Politika ekspres
- Type: Daily newspaper
- Format: Tabloid
- Owner: NIP Politika
- Founded: 1963; 62 years ago
- Political alignment: Populism Pro-Milošević (after 1986)
- Website: www.politika-ekspres.net

= Politika Ekspres =

Yugoslav and Serbian newspaper

Politika ekspres (Политика експрес) was a Yugoslav and Serbian daily newspaper, published in Belgrade by Politika AD from 1963 until 2005.

Known colloquially as Ekspres and started in 1963 as an evening paper meant to compete with Večernje novosti, it arrived on the market as the fourth Belgrade daily. After initial difficulties it eventually managed to build a sizable readership, so that by the early 1980s it achieved a daily circulation in excess of 200,000 copies.

With the disintegration of SFR Yugoslavia followed by wars, the UN trade embargo, and the resulting severe financial crisis that hit Serbia, Ekspres circulation nosedived.

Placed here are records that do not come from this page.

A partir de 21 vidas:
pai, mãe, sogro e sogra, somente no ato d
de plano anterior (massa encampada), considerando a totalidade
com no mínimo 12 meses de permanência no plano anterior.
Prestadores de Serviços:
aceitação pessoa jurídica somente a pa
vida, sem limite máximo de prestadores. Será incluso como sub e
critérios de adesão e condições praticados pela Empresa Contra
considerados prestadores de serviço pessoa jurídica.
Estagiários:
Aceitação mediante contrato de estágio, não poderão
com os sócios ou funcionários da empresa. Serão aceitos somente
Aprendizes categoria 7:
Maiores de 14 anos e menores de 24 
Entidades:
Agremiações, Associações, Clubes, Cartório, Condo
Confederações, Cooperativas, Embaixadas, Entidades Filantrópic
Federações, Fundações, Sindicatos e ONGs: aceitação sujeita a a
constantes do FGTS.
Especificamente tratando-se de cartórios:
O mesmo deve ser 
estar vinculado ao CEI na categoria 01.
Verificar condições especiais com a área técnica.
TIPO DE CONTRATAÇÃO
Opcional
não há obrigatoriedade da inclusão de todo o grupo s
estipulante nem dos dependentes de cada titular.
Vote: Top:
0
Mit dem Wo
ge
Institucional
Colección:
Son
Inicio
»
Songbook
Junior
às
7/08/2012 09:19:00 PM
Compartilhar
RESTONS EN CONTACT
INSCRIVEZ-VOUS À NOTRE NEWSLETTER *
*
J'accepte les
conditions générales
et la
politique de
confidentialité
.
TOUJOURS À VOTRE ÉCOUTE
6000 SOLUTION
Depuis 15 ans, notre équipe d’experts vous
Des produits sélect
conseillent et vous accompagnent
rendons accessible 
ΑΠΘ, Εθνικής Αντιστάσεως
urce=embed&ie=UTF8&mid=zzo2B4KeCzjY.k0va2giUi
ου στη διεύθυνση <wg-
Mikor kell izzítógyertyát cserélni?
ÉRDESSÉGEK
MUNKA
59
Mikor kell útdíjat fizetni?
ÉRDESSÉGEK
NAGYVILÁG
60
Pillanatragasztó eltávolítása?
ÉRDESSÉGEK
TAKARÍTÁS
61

In 1999, during NATO's bombardment of Serbia, the paper became the centerpiece of controversy due to a commentary published in the April 5, 1999 issue titled "Ćuruvija dočekao bombe" (Ćuruvija Greeted the Bombs) about a prominent journalist Slavko Ćuruvija. Ćuruvija was essentially accused of being happy about the fact that Serbia suffers daily NATO air raids. The piece was even referenced on RTS television's (Serbian state TV, also firmly under Milošević's control at the time) central evening newscast Dnevnik 2 on April 4, the night before the issue went to news stands. When Ćuruvija got assassinated six days later on April 11, 1999, many pointed to the article and its mention in the newscast as part of groundwork for the murder, meant to dehumanize Ćuruvija and desensitize the public to the news of his impending death. Widely held view is that Milošević's wife Mira Marković ordered both the article and Ćuruvija's subsequent murder.

With its reputation severely tarnished, the paper continued after the October 2000 regime change, but its financial prospects looked very bleak.

In 2004, one last attempt to resurrect it occurred after Politika AD and WAZ-Mediengruppe formed a 50-50 joint venture. Ekspres got a visual makeover, but it still couldn't keep up and eventually folded in early 2005.